Getting started on any goal – personal or professional – is half the battle. The other half of it is trying to stick to doing certain things long enough to where it becomes a habit. When something becomes a habit, we automatically do it rather than think about it and/or come up with half a dozen of excuses why we can’t do it.
Research has tried to pinpoint how long it typically takes for a habit to form or change. And, this relates to good habits, not the bad habits since research has shown that bad ones can form in as little as two days.
The Foundational Theory for the Magic Number
The basis for this timeframe comes from an interpretation of Dr. Maxwell Maltz who studied self-image. However, some believe that his research was misinterpreted and that it would essentially take much longer to change a habit. This has led some to brand the 21-day habit formation theory a myth.
For example, Jeremy Dean set out to explore if what he had read in many places was, in fact, actually true. Is it actually possible to change or form a new habit in 21 days? After all, that is just three weeks. It doesn’t sound like a long time, but actually trying to do something for that period may sound like an eternity. Yet, the 21-day period has been given for everything from running to healthy eating to creating personal time.

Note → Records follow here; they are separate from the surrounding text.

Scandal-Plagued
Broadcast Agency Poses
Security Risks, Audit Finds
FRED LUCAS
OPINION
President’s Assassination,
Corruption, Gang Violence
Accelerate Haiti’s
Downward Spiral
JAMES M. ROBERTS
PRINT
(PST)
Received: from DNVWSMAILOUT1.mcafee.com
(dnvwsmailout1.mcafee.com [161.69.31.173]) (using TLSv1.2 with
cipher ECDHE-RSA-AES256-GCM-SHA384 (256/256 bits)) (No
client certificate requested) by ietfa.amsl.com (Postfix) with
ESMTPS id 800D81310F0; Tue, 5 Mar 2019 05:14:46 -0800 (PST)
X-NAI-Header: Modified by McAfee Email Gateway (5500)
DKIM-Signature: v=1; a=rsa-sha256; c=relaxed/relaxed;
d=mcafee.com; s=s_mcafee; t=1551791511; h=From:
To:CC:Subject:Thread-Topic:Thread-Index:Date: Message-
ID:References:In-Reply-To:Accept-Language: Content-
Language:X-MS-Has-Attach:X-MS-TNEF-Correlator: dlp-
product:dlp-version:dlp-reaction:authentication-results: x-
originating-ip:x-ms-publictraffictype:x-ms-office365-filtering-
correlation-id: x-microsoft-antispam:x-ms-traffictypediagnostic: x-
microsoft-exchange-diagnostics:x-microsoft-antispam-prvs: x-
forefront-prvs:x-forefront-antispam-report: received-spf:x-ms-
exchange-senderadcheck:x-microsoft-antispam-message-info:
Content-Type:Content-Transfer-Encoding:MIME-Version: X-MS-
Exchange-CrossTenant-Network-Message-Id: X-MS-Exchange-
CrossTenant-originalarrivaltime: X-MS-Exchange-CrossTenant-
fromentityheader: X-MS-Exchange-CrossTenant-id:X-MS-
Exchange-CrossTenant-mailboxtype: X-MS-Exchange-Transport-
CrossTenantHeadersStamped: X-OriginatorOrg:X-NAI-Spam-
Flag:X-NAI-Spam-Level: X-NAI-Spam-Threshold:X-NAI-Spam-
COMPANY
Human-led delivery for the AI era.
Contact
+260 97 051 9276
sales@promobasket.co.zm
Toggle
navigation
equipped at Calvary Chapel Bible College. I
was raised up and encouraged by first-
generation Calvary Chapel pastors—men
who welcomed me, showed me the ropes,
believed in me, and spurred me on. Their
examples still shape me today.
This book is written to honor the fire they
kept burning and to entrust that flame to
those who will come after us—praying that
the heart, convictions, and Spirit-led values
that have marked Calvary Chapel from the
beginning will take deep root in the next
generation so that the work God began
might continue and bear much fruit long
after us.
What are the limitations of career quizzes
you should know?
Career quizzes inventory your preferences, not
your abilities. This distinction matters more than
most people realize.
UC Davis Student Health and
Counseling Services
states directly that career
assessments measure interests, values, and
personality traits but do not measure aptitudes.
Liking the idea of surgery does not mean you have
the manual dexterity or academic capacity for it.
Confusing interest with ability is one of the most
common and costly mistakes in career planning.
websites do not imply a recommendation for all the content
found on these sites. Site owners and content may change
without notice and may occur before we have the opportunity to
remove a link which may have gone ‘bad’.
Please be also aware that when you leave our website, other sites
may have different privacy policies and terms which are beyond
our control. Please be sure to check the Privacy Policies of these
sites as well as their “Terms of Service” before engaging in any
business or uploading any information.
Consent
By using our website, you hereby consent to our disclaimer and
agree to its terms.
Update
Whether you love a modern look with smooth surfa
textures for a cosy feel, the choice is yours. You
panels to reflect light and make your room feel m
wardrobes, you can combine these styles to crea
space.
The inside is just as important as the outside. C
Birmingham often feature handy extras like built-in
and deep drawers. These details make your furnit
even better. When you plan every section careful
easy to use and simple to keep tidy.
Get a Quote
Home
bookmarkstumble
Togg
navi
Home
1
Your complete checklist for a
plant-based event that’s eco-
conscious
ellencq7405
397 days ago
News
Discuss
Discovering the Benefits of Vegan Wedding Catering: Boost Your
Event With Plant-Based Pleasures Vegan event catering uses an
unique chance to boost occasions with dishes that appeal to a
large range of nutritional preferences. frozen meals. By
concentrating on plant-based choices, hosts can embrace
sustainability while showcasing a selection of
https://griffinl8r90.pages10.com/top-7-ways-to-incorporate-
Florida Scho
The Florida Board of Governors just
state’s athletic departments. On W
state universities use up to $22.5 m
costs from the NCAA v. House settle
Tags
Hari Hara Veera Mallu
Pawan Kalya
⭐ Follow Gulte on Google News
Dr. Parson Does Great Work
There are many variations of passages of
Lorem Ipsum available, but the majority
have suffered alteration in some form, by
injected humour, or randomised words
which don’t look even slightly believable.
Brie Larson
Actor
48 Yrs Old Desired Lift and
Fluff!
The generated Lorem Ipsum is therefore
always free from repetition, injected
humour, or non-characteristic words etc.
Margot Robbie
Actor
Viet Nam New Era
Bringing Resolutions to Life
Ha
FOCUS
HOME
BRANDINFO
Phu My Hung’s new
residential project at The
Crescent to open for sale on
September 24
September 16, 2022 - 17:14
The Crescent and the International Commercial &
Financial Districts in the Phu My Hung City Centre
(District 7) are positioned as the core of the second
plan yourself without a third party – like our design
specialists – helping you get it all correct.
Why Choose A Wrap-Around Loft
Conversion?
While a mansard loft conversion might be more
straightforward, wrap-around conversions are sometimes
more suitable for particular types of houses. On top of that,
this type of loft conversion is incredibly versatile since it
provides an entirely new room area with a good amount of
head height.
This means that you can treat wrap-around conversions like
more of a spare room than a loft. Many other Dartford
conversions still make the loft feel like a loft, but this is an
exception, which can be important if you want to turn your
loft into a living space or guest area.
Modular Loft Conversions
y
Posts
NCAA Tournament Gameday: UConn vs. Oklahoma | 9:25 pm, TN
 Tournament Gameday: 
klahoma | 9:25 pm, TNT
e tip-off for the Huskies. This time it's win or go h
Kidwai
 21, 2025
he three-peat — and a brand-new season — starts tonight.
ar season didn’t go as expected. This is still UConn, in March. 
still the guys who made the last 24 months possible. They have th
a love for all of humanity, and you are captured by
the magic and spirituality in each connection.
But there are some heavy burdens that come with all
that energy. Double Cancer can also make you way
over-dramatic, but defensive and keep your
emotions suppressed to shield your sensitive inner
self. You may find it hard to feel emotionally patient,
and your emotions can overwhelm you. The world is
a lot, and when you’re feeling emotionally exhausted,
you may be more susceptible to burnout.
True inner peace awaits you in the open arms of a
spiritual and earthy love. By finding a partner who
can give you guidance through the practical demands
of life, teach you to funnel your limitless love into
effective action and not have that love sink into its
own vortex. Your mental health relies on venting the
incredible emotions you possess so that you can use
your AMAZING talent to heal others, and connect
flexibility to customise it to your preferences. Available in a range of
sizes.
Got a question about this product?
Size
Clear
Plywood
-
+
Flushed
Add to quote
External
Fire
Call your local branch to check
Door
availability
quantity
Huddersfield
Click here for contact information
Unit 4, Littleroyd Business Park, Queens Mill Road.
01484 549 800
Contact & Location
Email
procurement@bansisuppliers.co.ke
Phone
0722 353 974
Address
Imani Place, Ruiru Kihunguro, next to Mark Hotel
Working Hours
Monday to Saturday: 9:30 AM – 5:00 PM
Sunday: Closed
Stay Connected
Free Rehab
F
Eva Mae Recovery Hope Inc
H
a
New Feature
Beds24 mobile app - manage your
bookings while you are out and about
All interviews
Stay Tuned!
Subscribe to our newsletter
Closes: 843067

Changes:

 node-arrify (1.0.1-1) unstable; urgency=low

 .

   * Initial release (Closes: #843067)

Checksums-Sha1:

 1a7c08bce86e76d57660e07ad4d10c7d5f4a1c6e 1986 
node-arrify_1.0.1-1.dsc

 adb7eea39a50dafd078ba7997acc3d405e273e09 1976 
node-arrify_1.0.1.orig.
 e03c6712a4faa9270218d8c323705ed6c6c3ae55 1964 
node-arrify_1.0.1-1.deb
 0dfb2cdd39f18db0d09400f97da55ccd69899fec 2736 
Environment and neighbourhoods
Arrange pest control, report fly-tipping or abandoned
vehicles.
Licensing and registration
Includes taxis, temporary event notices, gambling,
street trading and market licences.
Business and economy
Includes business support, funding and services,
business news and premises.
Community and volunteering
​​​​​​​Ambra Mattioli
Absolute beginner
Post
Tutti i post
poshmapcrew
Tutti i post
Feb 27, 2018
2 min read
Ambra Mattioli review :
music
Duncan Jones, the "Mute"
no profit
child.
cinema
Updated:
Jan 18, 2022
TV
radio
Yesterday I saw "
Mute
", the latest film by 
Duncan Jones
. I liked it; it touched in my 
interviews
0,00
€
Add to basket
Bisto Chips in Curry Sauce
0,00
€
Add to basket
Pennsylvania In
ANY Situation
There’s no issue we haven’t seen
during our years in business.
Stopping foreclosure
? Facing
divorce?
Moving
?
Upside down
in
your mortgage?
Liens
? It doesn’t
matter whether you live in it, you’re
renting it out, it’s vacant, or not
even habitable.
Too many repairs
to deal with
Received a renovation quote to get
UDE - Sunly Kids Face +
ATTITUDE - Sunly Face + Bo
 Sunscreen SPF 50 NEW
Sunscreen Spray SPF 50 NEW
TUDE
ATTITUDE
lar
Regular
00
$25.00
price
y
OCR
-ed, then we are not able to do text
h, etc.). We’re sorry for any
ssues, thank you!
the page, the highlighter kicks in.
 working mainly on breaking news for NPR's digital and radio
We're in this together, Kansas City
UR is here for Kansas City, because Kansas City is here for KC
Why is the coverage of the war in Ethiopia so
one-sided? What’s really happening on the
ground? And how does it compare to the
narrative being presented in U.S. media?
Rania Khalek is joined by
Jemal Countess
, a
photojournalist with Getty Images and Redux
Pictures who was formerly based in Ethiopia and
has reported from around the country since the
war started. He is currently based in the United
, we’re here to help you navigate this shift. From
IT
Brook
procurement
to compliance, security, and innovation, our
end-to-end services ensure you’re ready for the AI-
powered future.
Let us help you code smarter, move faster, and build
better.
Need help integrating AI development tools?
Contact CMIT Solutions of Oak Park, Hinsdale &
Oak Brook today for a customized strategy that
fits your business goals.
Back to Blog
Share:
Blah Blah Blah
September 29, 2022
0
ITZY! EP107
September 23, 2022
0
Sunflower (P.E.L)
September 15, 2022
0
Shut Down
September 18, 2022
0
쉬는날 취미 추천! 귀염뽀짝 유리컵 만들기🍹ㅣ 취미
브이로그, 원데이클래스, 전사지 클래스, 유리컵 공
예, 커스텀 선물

To put the 21-day habit formation research to the test, Dean set out to explore the available research and then create his own. He documented his findings in a book that I have thoroughly enjoyed, entitled, “Making Habits, Breaking Habits: Why We Do Things, Why We Don’t, and How to Make Any Change Stick.” In always looking to improve myself and having some goals I’ve wanted to accomplish for quite a while, I was intrigued to see if 21 days was the actual magic number I needed to use as my quantitative strategy.
It’s Just a Number
When I began to read his book, the studies he cited were concluding that it took at least 66 days, on average, for the participants to form a habit. Now, that seemed a bit discouraging because, like most people, that really did feel like an eternity. Suddenly, 21 days sounded really good to me. The longer time period was tough for me as a busy entrepreneur as I thought it would be for most people who were trying to juggle a lot.
And, when the book concluded that 21 days is still highly probable for forming certain types of habits, I believed that focusing on this three-week period to tackle some personal changes in my life related to my health and my relationships. I also decided that putting a hard and fast timeframe to the number of days that it would take for me to transform how I thought was just too much pressure.
My Habit Formation Strategy
Another defining read for me when exploring how I would go about creating new habits was from Oliver Burkeman and an article he wrote for The Guardian. Although it is six years old, the thoughts truly resonated for me because of the idea of looking beyond the pressure of a magic number to create my individual habits and to consider stages of changes that would eventually turn into a habit. This allowed me to make progress without the pressure but to also not leave it so wide open as to fall back into the same excuses that previously served as barriers.
My first stage was to determine what habits I wanted to form. These personal goals included regular exercise, more time with my wife, and greater contact with my family. All three are very important to me and needed to be a given rather than afterthoughts due to my intensely busy schedule.
Once I had this focus on what habits I wanted, the next stage was to set a plan of action as to how I would include these in my weekly schedule. This meant determining how to exercise five times a week, create a daily day or evening date with my wife, and regular communication with my family of at least once a week.
While adding these things into my schedule was one thing, and something I had previously always ended up canceling, the next stage had to be a mindful approach to mentally scheduling these activities as well with myself. No more penciling these things physically or mentally. I had to consciously tell myself these were the things I would be doing. Yes, I had to tell myself because they were not yet habits where I would just unconsciously do them.
This mindfulness involves stopping and actively thinking about what I am doing and why I need to be doing those things. Now, some are easier than others. For example, I can think of a million reasons why I should be on a date with my wife. Now, exercise, I can think of far fewer so it has taken me longer to make this activity a mindful practice. However, I have been able to by consciously focusing and meditating on why exercise is vital for succeeding at all the other things I want to do in life.
Having daily dates with my wife and communicating with my family weekly did become habits in 21 days, give or take a few days. Exercising five times a week as a habit, however, took closer to 35 days. However, I know longer find myself crossing these three things off my list. They are just there and done with no second thought. What’s next is to develop a list of other habits I would like to form or change and start these stages all over again. For me, I really believe it is not about a number but a process that develops over time along with conscious thinking and active mental participation in making those changes.